- **What you should do**: This exercise calls for retyping every line below exactly, with the images omitted.

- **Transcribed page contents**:
━━━━━━━━━━━━━━━━

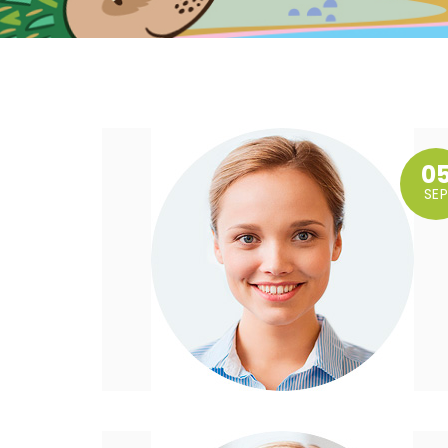
0
SEP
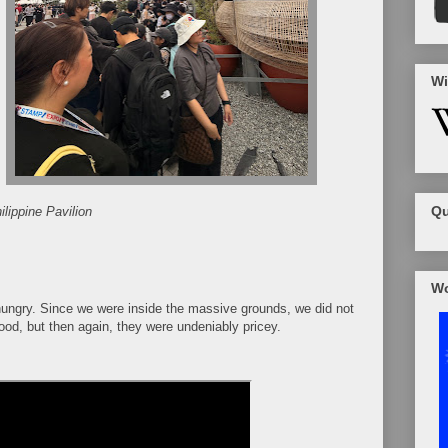
Wi
Qu
lippine Pavilion
Wo
hungry. Since we were inside the massive grounds, we did not
od, but then again, they were undeniably pricey.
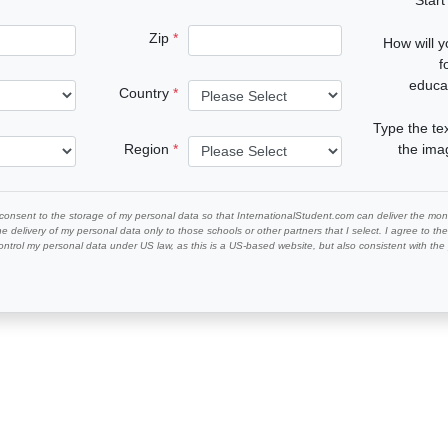
Zip
How will 
f
educa
Country
Type the te
Region
the im
 consent to the storage of my personal data so that InternationalStudent.com can deliver the mont
he delivery of my personal data only to those schools or other partners that I select. I agree to th
ontrol my personal data under US law, as this is a US-based website, but also consistent with th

━━━━━━━━━━━━━━━━

- **Task output**:
0
SEP
Wi
Qu
lippine Pavilion
Wo
hungry. Since we were inside the massive grounds, we did not
od, but then again, they were undeniably pricey.
Zip
How will 
f
educa
Country
Type the te
Region
the im
 consent to the storage of my personal data so that InternationalStudent.com can deliver the mont
he delivery of my personal data only to those schools or other partners that I select. I agree to th
ontrol my personal data under US law, as this is a US-based website, but also consistent with th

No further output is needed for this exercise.